“Milli Görüş” “ahde vefa” “akabe” -2-

Abone Ol

Bazı tasavvufçular “Akabe”yi insana kötülükleri emreden “nefsi emmare” (Yusuf/53) ile mücadele ederek, nefsi arındırma çabası olarak da yorumlamaktadırlar. “Nefsini arındıran muhakkak kurtulup, umduğuna ermiştir. Onu (günahlara) gömen de elbette ziyana uğramıştır.” (Şems/9-10) Bu nedenle merhum Erbakan Hocamız, “Nefis terbiyesi gereklidir” derdi.

Milli Görüş’ün yolu yokuştu, engellerle doluydu. Ülkemizde de, dünyadaki öteki Müslüman ülkelerde de “İslami siyaset” yasaktı. Hocamızın ifadesiyle, “Bizim namaz kılan köleler” olmamız isteniyordu. Halen de öyle... Irkçı emperyalizm/Siyonist-Evangelistlerin yönlendirmesiyle, doğrudan veya dolaylı müdahaleleriyle 1980 askeri darbesi ve 1997 post-modern darbesiyle engellendi. Dört partisi kapatıldı. (MNP, MSP, RP, FP) Bunlar yetmezmiş gibi kendi içinden kopmalar, bölünmeler sağlandı. Özal ile ANAP, Erdoğan ile AKP, Kurtulmuş ile HAS Parti ve nihayet Fatih Erbakan ile de Yeniden Refah Partisi, hem de “Milli Görüş” adına bir hançer daha vuruldu. Bizi saplarımızla yaralıyorlar. Ağacımız saplarıyla budanıyor. Tefrika kimleri sevindiriyor, kimleri üzüyor? Kimler kazanıyor, kimler kaybediyor? Tefrika ateş ve azap değil midir? Gönül yapmak bina yapmaktan değerlidir. “Müminin kalbi Beytullah’tan daha değerlidir” (S.A.V.) Gönül yıkmak saray yıkmaktan zararlıdır. Nice binler gönül yıkıldı. Baba dostları incinmediler mi? Saadet, Hocamızın, binası ise ümmetin emaneti değil mi? Birileri Fatih’imizi hem sömürüyor hem de siyasi intihara sürüklüyor, ne yazık ki…
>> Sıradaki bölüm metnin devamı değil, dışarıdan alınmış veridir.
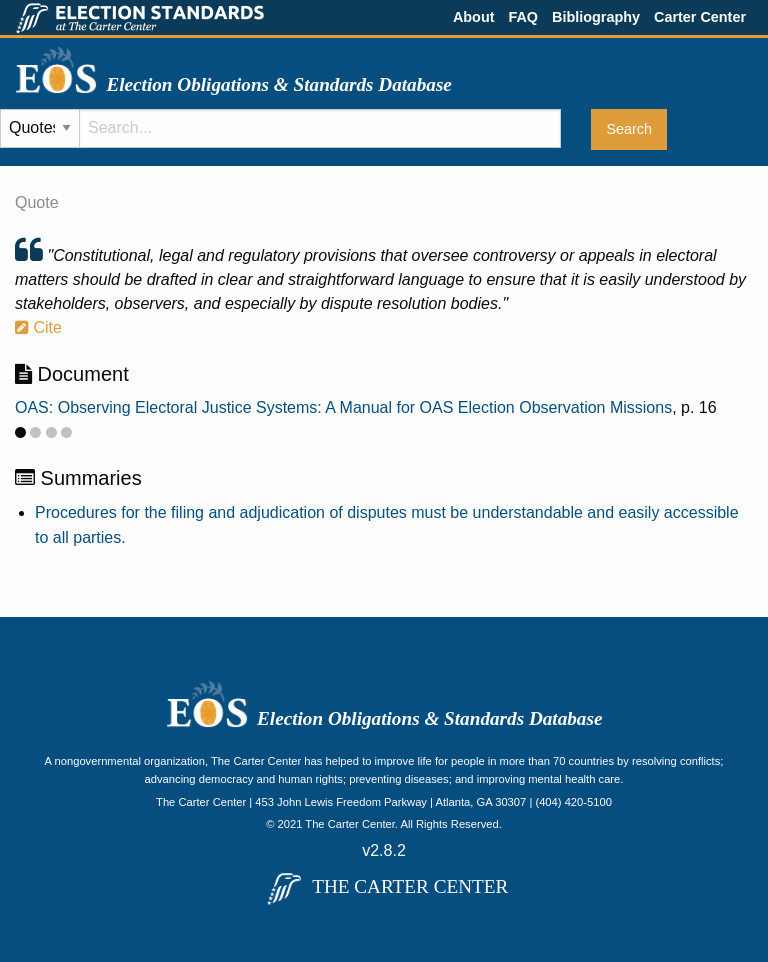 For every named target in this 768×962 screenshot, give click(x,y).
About (474, 17)
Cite (38, 327)
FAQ (523, 17)
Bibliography (596, 17)
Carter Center (700, 17)
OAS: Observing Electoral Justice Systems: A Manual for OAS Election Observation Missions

Bütün bunlar Milli Görüş siyasetini engellemek, durdurmak, parçalamak, etkisizleştirmek, yok etmek içindi. Anlamadıkları bir şey var: Milli Görüşçülerin evleri, binaları, binekleri ellerinden alınarak, işgal edilerek, kapatılarak onları davalarından vazgeçirmek, teslim almak mümkün olmayacak inşallah. Onlar bütün iç ve dış, legal, illegal engelleri aşarak, ülkemizde de dünyada da adil bir düzen kuracaklar. Yeryüzünde yeniden barış ve adalet kıyametten önce kurulacaktır.

Erbakan Hocamız, “Milli Görüş’ün tek temsilcisi Saadet Partisi’dir. Yarın birileri çıkıp, ‘Biz de Milli Görüşçüyüz’ derlerse onlar ‘palyaço’ olurlar” diyerek kerametini gösteriyormuş, görenlere... Onun manevi/siyasi mirası Saadet Partisi’dir. Onun yolu miras ve emanetidir. Saadetliler vefalı/sadık olmanın gereği olarak bu emanete, mirasa, yola, görüşe sahip çıkmaya devam edecekler. “Yoldan gitmek, sulpten gelmekten daha önemli ve değerlidir.”

Tüm insanlar Hz. Adem (A.S.) ve Havva’dan değil miyiz? Atamız bir. Kardeşleriz... Hz. Yusuf ve onu kuyuya atan kardeşleri aynı babanın Hz. Yakub’un (A.S.) çocukları değil miydi? Kardeşini öldüren Kabil, Habil’in kardeşi/aynı babanın çocukları değil miydi? Sınanıyoruz... Ayıklanıyoruz...

Milli GörüşçülükUhud’da okçular tepesini terk etmemektir. Talut ordusunda safı terk etmemek, (dünyalık) nehrinden bir avuçtan fazla içmemektir. Tuzaklarına rağmen saraya çıktığında kardeşlerini bağışlayan Hz. Yusuf’un (A.S.) yolunda olmaktır. Adalet yolunda cihattan vazgeçildiğinde ayaklarının kayacağı ve zillete düşüleceği inanç ve şuurunda olmaktır. Davayı satmamak, sömürmemek, hasbi olabilmek, ahireti öncelemektir.

Tüm ahitlerimize vefalı ve sadık olarak AKABE’yi aşıp, Rızasına ulaşabilmeyi Rabbimiz hepimize lütfeylesin dualarımızla.